September 07, 2003

Sontag: Regarding the Pain of Others#16

Rick's sixteenth post on Susan Sontag's Regarding the Pain of Others takes the ethical turn to compassion in relation to the suffering of others.

My previous response to Rick's fifteenth post can be found here.That response took us to the threshold of the world of becoming behind the veil of a suburban world of stable objects and to the repression of everyday suffering behind the secure mode of life.

The paragraph from Sontag's text that has been selected by Rick says: “Compassion is an unstable emotion. It needs to be translated into action, or it withers.” (Sontag, p. 101)

And we have these comments by Rick:


"Art can be, among other things, compassionate action. Is it not an act of compassion to look without blinking at the suffering of others? To face it directly without mixing it with one’s own psychological motivations? Might this not be the first step toward transfiguration?
“But soon my fingers fail’d me, my face droop’d and I resign’d myself,/ To sit by the wounded and soothe them, or silently watch the dead;"

Walt Whitman, The Wound-Dresser, from Leaves of Grass

Hence we have the embrace of a key concern in Adorno's Aesthetic Theory of the aesthetic as the language of suffering. Adorno says:

"Reason can subsume suffering under concepts; it can furnish means to alleviate suffering; but it can never express suffering in the medium of experience, for to do so would be irrational by reason's own standards. ...What recommends itself, then, is the idea that art may be the only remaining medium of truth in an age of incomprehensible terror and suffering. As the real world becomes dark, the irrationality of art is becoming rational, expecially at a time when art is radically tenebrous itself."

Adorno then ties this conception of the aesthetic to a defence of modern art:


"What the enemies of modern art, endowed with a greater sensitivity than its timid apologists, call the negativity of modern art is the epitome of all that has been repressed by the established culture. That is indeed the direction in which modern art is moving.
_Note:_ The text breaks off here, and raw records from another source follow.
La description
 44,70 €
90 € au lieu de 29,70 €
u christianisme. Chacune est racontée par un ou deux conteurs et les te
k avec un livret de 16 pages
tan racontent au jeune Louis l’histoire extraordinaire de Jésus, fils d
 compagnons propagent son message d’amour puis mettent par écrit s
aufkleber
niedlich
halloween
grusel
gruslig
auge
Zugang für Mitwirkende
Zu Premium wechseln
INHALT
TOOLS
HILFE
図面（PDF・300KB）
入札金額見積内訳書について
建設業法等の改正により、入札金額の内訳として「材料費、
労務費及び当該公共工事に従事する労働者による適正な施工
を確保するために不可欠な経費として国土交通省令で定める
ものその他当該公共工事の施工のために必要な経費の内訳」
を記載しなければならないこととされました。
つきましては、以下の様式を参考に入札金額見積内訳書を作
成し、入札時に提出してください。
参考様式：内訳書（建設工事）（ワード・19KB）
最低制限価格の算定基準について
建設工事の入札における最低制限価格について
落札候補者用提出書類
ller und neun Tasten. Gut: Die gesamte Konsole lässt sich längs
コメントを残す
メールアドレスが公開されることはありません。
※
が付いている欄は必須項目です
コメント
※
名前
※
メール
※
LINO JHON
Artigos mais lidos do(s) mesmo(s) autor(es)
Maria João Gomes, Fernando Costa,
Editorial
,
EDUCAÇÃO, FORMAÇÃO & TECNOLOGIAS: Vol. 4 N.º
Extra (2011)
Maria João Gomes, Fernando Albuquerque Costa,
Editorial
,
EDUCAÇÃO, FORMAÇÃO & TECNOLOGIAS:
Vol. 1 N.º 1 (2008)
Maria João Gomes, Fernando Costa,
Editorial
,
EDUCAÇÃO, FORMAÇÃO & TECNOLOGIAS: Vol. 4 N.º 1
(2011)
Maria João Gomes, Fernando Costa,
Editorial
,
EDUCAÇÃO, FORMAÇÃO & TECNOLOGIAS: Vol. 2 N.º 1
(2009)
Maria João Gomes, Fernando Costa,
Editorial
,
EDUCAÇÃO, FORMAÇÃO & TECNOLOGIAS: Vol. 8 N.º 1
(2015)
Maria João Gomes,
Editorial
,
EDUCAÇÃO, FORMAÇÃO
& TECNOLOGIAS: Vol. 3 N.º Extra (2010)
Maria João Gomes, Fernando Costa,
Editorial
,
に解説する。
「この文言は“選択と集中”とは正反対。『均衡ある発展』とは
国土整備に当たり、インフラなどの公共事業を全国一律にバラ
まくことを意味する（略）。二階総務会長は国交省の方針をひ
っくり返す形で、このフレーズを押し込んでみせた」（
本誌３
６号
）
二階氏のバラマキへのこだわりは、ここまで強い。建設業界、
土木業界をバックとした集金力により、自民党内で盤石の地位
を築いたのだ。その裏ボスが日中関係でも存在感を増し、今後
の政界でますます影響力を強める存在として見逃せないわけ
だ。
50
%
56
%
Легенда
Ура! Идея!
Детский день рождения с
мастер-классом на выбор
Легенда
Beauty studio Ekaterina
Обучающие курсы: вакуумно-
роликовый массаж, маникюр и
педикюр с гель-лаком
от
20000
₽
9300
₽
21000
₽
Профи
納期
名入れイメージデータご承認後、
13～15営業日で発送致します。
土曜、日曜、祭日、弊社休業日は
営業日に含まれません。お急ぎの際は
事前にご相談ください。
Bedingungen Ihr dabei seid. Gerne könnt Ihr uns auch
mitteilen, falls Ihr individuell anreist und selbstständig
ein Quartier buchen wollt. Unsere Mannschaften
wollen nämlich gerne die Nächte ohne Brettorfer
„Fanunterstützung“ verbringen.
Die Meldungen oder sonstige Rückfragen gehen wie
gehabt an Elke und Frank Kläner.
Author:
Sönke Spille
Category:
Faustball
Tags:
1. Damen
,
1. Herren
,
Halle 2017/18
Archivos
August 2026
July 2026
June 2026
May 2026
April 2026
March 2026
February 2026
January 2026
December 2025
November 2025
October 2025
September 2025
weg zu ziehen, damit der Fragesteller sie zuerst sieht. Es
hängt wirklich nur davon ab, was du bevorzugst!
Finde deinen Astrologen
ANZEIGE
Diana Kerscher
By cathecting the repressed, art internalizes the repressing principle , i.e. the unredeemed conditon of the world (Unheil), instead of merely airing futile protests against art...It is this , and not the photographic renditon of the unredeemed state or a false sense of beatitude, that defines the position of modern art towards a gloomy objectivity. Everything else is worthless mawkishness."
(Adorno, pp. 27-28)

Art is the remembrance of accummulated historical agony. It lends a voice to suffering in an attempt to express unmet needs and unfilfilled desires in a damaged life. That is the ethical core of art and the aesthetic (the concepts we deploy to talk about art and to interpret what art expresses). It is also the core of Adorno's Aethetic Theory. This core is put up front at the end of Adorno's text:


"Surely it would be better for art to vanish altogether than to forget suffering, which is art's expression and which gives substance to its form. Suffering, not positivity, is the humane content of art...It is difficult to imagine what would become of art as historiography if it wiped out the memory of accummulated suffering."

Expressing the pain of others is the core impulse of art in a damaged life that we live amidst the glitzy seductive culture of consumer capitalism that veils the way our liberal society is socially unjust, economically dysfunctional, culturally divided, politically fractured and ecologically unsustainable.

Posted by Gary Sauer-Thompson at September 7, 2003 12:03 PM | TrackBack
Comments

Thanks again for your revealing comments on this series, they have all been immensely helpful to me -- raising more questions, testing certain ideas once again. The next two entries include images from my own work. I will try to send you additional didactic information that may help open these up for you.